I am curious about the LPF. Applying a low pass filter to the velocity is a sensible tactic, but set too high, has the risk of filtering out real fluctuation in movement and introduces delay in the control loop. Two questions:-

  1. Is there a risk of noise being introduced into the velocity calculation by the detla T being very small ? Ie a very fast control loop
  2. Does the stability of the FOC control loop benefit from the LPF removing the real cogging velocity fluctuations ?

Please let me know any results you find, or if you have any further questions

Will do.



From my point of view, the smaller the delta-T, the higher the error will be proportionally because we can assume the clock/clock sampling errors to be more or less constant, and not depending on the sample interval.
So from my point of view yes. For this reason we also have a min_elapsed_time setting in the sensor, which you can set to prevent causing errors by oversampling the velocity. The effect is that you will receive the same velocity as for the last call to getVelocity(). So this effectively sets a maximal sample rate for the sensor.

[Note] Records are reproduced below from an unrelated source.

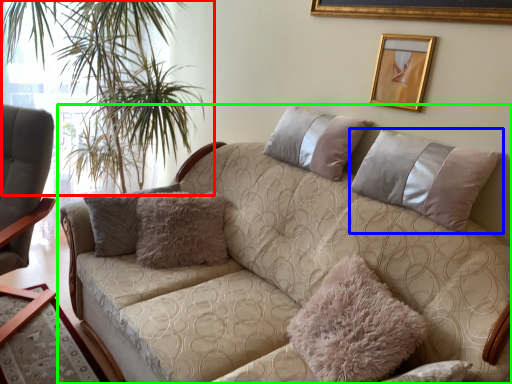 Question: Based on their relative distances, which object is nearer to plant (highlighted by a red box)? Choose from pillow (highlighted by a blue box) and studio couch (highlighted by a green box).

Choices:
 (A) pillow
 (B) studio couch

Answer: (B) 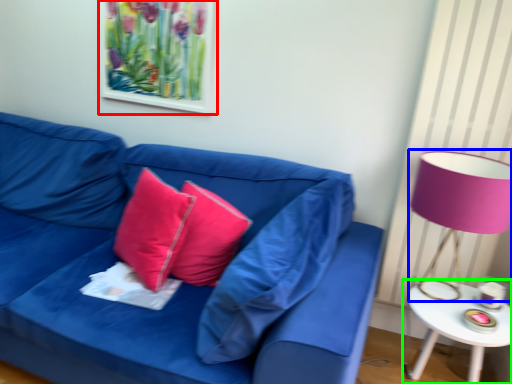 Question: Considering the real-world distances, which object is closest to picture frame (highlighted by a red box)? table lamp (highlighted by a blue box) or table (highlighted by a green box).

Choices:
 (A) table lamp
 (B) table

Answer: (A) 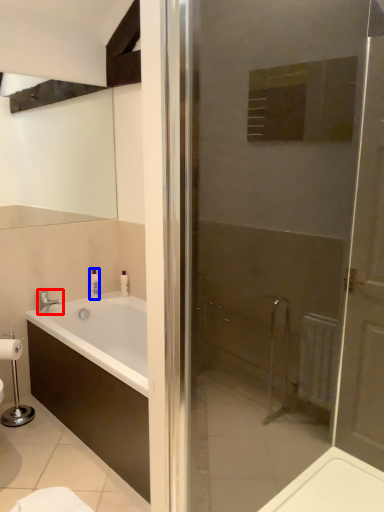 Question: Which object appears farthest to the camera in this image, tap (highlighted by a red box) or toiletry (highlighted by a blue box)?

Choices:
 (A) tap
 (B) toiletry

Answer: (B)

I would say yes. But the effect on the control is exactly as you say - setting high LPF values smooths the velocity but makes the system unresponsive to real changes. The phase margin is then too high, and the system is quite unstable until it manages to settle. Depending on the setup it might shake itself apart before that happens :scream:.
So fixing cogging the face of a requirement for responsive control definately requires a different approach than the LPF. If the control doesn’t need to be responsive (such as for a record player maybe, which is supposed to just rotate at a set speed) the LPF can be a good solution, and you can perhaps mitigate the control problems by only changing the set-point gradually.

And I’ll also make the remark that possibly a mechanical solution (e.g. the belt and weight of the turntable in the record player example) may be easier than spending days optimising the control.